At what point should an autopilot be introduced into flight training?
Martha King has helped make aviation knowledge more accessible to pilots worldwide by combining elegant technology with clear, fun teaching. Martha holds every category and class of FAA rating on her pilot certificate, and every flight and ground instructor certificate. Her company, King Schools, also provides the curricula for more than 275 Cessna Pilot Centers. She says:
One of the magnificent things about today’s flying environment is the wonderful advancement in technology that not only offers the opportunity to make flying more fun and stress-free, but also provides new resources that a pilot can use to manage the inherent risks of flight. Central to being able to take full advantage of this technology is the autopilot. It frees the pilot from the routine task of flying the airplane and allows the pilot to properly use other cockpit technology to better maintain situational awareness.
There is a concern among many training providers that if pilots are taught to use the autopilot, their physical skills will not be properly developed or, after time, will deteriorate.

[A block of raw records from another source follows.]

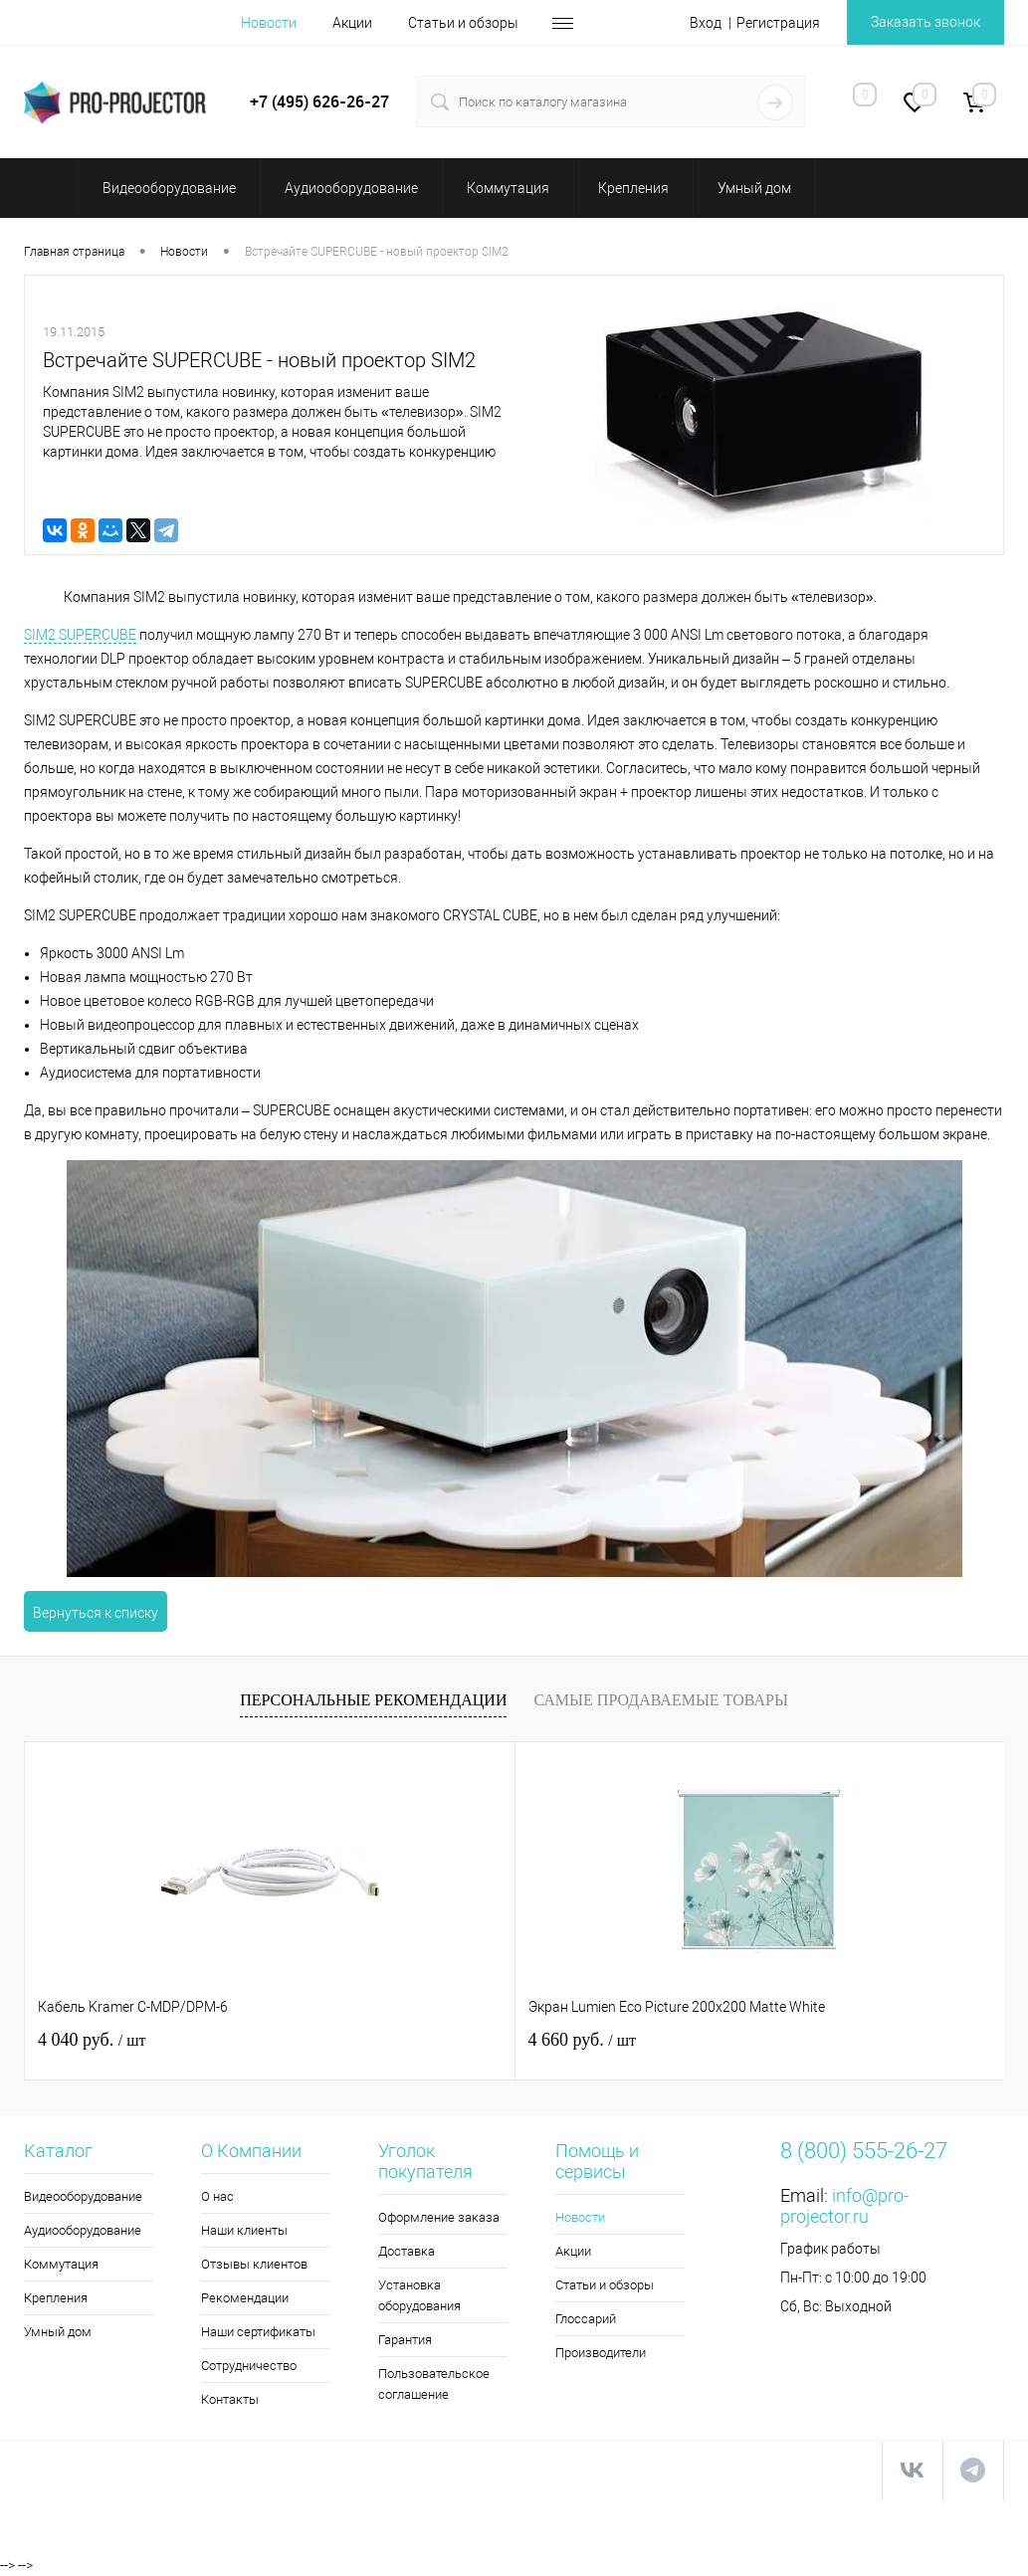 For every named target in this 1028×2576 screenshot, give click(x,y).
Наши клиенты (244, 2230)
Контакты (230, 2399)
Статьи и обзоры (463, 23)
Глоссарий (585, 2318)
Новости (269, 23)
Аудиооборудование (82, 2230)
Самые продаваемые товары (660, 1699)
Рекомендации (245, 2297)
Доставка (406, 2251)
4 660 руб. (418, 2040)
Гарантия (405, 2339)
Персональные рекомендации (373, 1699)
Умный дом (58, 2331)
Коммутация (61, 2264)
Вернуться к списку (95, 1613)
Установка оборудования (419, 2295)
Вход (705, 23)
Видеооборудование (83, 2196)
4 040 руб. (91, 2040)
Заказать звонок (925, 22)
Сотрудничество (249, 2365)
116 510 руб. (754, 2040)
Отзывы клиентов (254, 2264)
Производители (600, 2352)
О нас (217, 2196)
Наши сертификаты (258, 2331)
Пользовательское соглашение (434, 2384)
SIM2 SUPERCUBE (80, 635)
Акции (352, 23)
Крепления (56, 2297)
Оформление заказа (439, 2217)
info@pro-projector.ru (844, 2206)
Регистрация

All pilots certainly must develop their physical skills to the point where airplane control no longer requires conscious attention, but can take place in the background, while their conscious attention is devoted elsewhere. Once that point is reached, the next step is to ensure that pilots know how to take full advantage of the autopilot so that its use becomes automatic as well. This would usually take place about the time the pilots are starting cross-country training. While we want to ensure that pilots have command of such basics as pilotage and dead reckoning in case of technology failure, we also want to ensure that the pilots are able to use all the resources available to them.
We have the opportunity and the obligation to do a far better job of creating safe, capable pilots who are able to get full utility out of their airplanes. In order to make this happen, and greatly improve our accident rate, we have to move beyond what has been historically thought of as “the basics” and help pilots learn to take full advantage of the risk management tools available to them, such as the autopilot.
Matthew Golden was the 2007 Arizona Flight Instructor of the Year. He holds airplane land and sea ratings, flight and ground instructor certificates, a type rating for the CRJ-700, an aircraft dispatcher certificate and a graduate certificate in instructional system design. For nearly a decade, he has served as a flight instructor, check instructor and professor at Embry-Riddle Aeronautical University in Prescott, Arizona. He says:
General aviation has come a long way from the days of round-dial gauges. Nowadays, most new training aircraft offer a glass cockpit with autopilot. Today’s autopilots do a lot more than simply hold the wings level; they can fly an entire flight from departure to approach.